In engineering, there are notions of object and background. Objects are ordinary things that have to be detected and examined (humans, vehicles, animals etc.), the background is everything else not covered by the object in the field of view (forest, grass, buildings etc.)
The operation of all thermal imaging systems is based on the perception of the temperature differences between two things i.e. an object against a background and on the conversion of that difference to a visible image. Because all bodies are not heated up equally a picture of IR distribution appears. The higher the difference between an objects IR radiation intensity and the background’s IR radiation intensity the more resolvable and with better contrast the thermal image will be. Contemporary thermal imaging devices are capable of detecting temperature differences of 0.015-0.07°C.
Most of the night vision units based on either image intensifier tubes or CMOS/CCD sensors detect IR radiation in the wavelength range of 0.78-1 µm, which is only a fraction higher than spectral sensitivity of the human eye. Thermal imaging units operate in wavelength range 3-555 µm (MWIR or medium wave infrared) and 8-14 µm (LWIR or long wave infrared). In this wavelength band, ground surface atmospheric layers are transparent for IR radiation and emissivity of observed objects with temperatures -50 - +50°C is the highest.
The thermal imager is an electronic observation device, creating the image of temperature difference in an observed area of space. The fundamental component of every thermal imager is a microbolometer array (thermal sensor) and each picture element of this array (pixel) can measure temperature with high precision.
The advantage of thermal imagers lies in the fact that they do not need any external sources of illumination, they are passive systems which work well in both the daytime and pitch-black nighttime conditions. As mentioned before bad weather conditions such as fog or rain do not create obstacles for thermal imager, these conditions would make ordinary night vision units completely useless.
The operation of all thermal imaging devices can be simply described in the following way:
Thermal imagers have more in common with digital night vision devices than image intensified night vision devices (commonly referred to as analogue systems) and allow for a greater number of user-defined settings and adjustments.
For instance, brightness and contrast settings, image colour settings, the introduction of auxiliary information in the field of view (current time, battery charge level, icons of active modes etc.), digital zoom, picture-in-picture (displays zoomed image of the observed object or its part in an additional small window) and display OFF functions (used for energy saving and avoiding backlight exposure).
Thermal imaging and digital riflescopes can also have many functions that can aide the shooter such as multiple selectable reticles with various shapes and colours, convenient and fast zeroing functions like “one-shot zeroing” and “Freeze” zeroing, automatic distance-related correction functions, multiple zeroing profiles for different rifles, an indication of side tilt, elevation angle and many more.
In comparison with analogue night vision riflescopes, the reticle in digital and thermal imaging devices is usually “digital”, i.e. the reticle image is overlaid on the scene image by video processing. With the image of the observed object and reticles being located in the same plane (the display plane) effects such as parallax are eliminated. The reticle is moved electronically which allows for the removal of the mechanical correction elements usually found on analogue riflescopes. Therefore these mechanical correction elements, that require a costly precision manufacturing and assembly process, can be enitely removed from digital and thermal devices.
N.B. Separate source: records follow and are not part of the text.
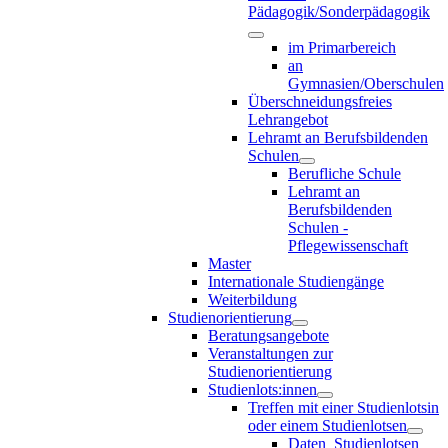
Pädagogik/Sonderpädagogik
im Primarbereich
an
Gymnasien/Oberschulen
Überschneidungsfreies
Lehrangebot
Lehramt an Berufsbildenden
Schulen
Berufliche Schule
Lehramt an
Berufsbildenden
Schulen -
Pflegewissenschaft
Master
Internationale Studiengänge
Weiterbildung
Studienorientierung
Beratungsangebote
Veranstaltungen zur
Studienorientierung
Studienlots:innen
Treffen mit einer Studienlotsin
oder einem Studienlotsen
Daten_Studienlotsen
Thermal imagers can also have built-in video recorders for capturing images and videos of observed objects and many other auxiliary functions, such as wireless data (photo, video) transmission (radio channel, Wi-Fi) to external devices, remote control of the unit (using a mobile device for instance), integration with a laser rangefinder (with data from rangefinder appearing on the screen of the unit) and integration with GPS-sensors (geopositioning) etc.